I should be Agloe about this discovery

I recently discovered the origin of the name Agloe, a locality in New York. It’s unusual, to say the least.

This name began as a copyright trap. That is, a bogus town added to an obscure corner of a map. If someone copies the map, they’ll also copy the bogus town and then the owners of the copyright can say “Gotcha!”. To coin the name, the cartographers took their initials and anagrammed them.

Well, the joke was on them. When they found that Rand McNally had added the place to their maps, they did the “Gotcha!” bit, only to find that RMcN hadn’t copied their map. Instead, someone in that area had built a general store there and named it after the ‘paper town’ they found on an Esso road map. So the county added it to their list of communities and Rand got it from them.
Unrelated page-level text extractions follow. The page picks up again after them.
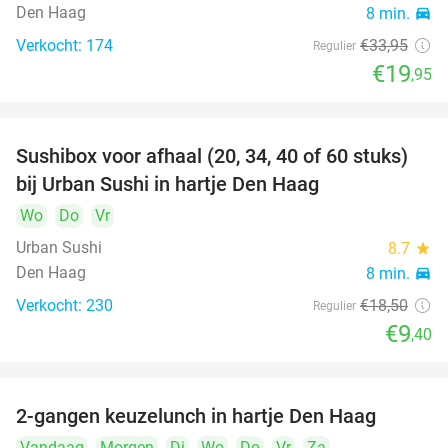
Den Haag
8 min.
directions_car
Verkocht: 174
€33
,95
Regulier
€19
,95
Sushibox voor afhaal (20, 34, 40 of 60 stuks)
49%
bij Urban Sushi in hartje Den Haag
Wo
Do
Vr
Urban Sushi
8.7
star
Den Haag
8 min.
directions_car
Verkocht: 230
€18
,50
Regulier
€9
,40
2-gangen keuzelunch in hartje Den Haag
43%
Vandaag
Morgen
Di
Wo
Do
Vr
Za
So why should I be agloe about this name? As some of you may remember, I’ve compiled Wiki-lists of places named from acronyms and places named from anagrams. So this would seem to belong to both lists at once. OK, it’s an anagram, so it goes there. But it doesn’t completely fit in with the list of initialisms from personal names. Pretty much all of those are initials of the founders or early settlers, rather than mapmakers. Well, I’ll add it anyway, but somehow it just feels a bit wrong.

BTW, there’s very few known examples of such paper towns. Besides this one, there’s a only two or three others known. But that’s to be expected; those who put them there don’t want to advertise their existence. They’ll only come out if they become evidence in a court case.